Un altro minacciato pilastro dell’ultimate è il rapporto tra i generi, anch’esso emanazione della controcultura degli anni ’60. Nei World Games, si gioca un singolo torneo a squadre miste, in cui ogni genere deve essere rappresentato da almeno tre giocatori su sette in ogni momento della partita. Nel 2012 è però stata fondata negli Stati Uniti la American Ultimate Disc League (AUDL), prettamente maschile, con l’obiettivo di introdurre il professionismo nel mondo dell’ultimate – obiettivo sinora non portato completamente a termine. A testimonianza di quanto sia radicata nell’ultimate una cultura che spinge verso la parità di genere, la nascita dell’AUDL ha portato in reazione nel 2019 all’istituzione della Premier Ultimate League (PUL), fondata con lo scopo di “incrementare il numero di donne, transgender, persone non-binarie, genderqueer, genderfluid e giovani che praticano lo sport”.


 

Al momento, l’AUDL rimane però la lega di più alto livello, dal punto di vista mediatico e tecnico. La finale in gara secca per l’assegnazione del titolo si è giocata lo scorso 11 settembre, quando i Raleigh Flyers hanno sconfitto 19-16 i New York Empire all’Audi Field di Washington – stadio della franchigia calcistica dei DC United. È stato il primo successo sportivo in campo maschile per la città di Raleigh, che ha dovuto strappare la cintura agli stessi proprietari, orfani di quello che forse è stato il più dominante giocatore di Ultimate della storia.



Gli highlights della finale.


 

Nella sua carriera Beau Kittredge è stato capace di vincere cinque campionati con quattro franchigie (di cui quattro consecutive con tre franchigie). È forse il singolo giocatore che ha condotto l’ultimate a una consapevolezza superiore del ruolo dell’atletismo in campo. Qualcuno ha addirittura paragonato una sua famosa giocata di inizio carriera a The Catch, la presa di Dwight Clark sul lancio di Joe Montana che cambiò la storia del football americano negli anni ’80 e segnò le decadi a venire – anche se il gesto atletico ricorda più quello di Vince Carter su Frédéric Weis.


 

Dopo la stagione 2020 annullata a causa del Covid, però, Kittredge, a 38 anni, sembra aver deciso di lasciare spazio alle nuove generazioni, concentrandosi su nuovi sport a livello non competitivo. La stagione 2021 è stata la prima senza di lui dal 2014, quando entrò e comincio a dominare la lega con due titoli da MVP consecutivi. Il suo erede, per certi versi, è Ben Jagt, arrivato insieme a Kittredge a New York nel 2018 e capace di vincere due titoli di MVP consecutivi nel 2019 e nel 2021, nonostante la sconfitta in finale.
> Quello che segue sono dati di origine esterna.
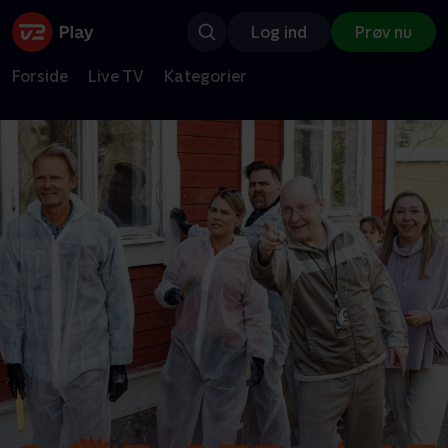
Log ind
Prøv nu
Forside
Live TV
Kategorier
I mondiali per nazionali e per club, organizzati a bienni alterni dalla federazione internazionale, comprendono una competizione maschile, una femminile e una mista. In Italia non c’è una categoria esclusivamente maschile, ma esiste quella Open (aperta senza distinzioni, anche se nei fatti è popolata principalmente da uomini), affiancata dalla Women e dalla Mixed, ognuna con una propria Serie A.


 

Tutte le categorie sono dominate da squadre di Bologna, e in particolare dal CUS, di cui proprio Mattia Sartori è stato bandiera per diversi anni. Ma considerando che l’ultimate è stato considerato eleggibile per le Olimpiadi del 2028, potrebbe essere proprio il momento giusto di farsi strada nel mondo del disco di plastica volante. Ci vediamo allo stadio di Bologna.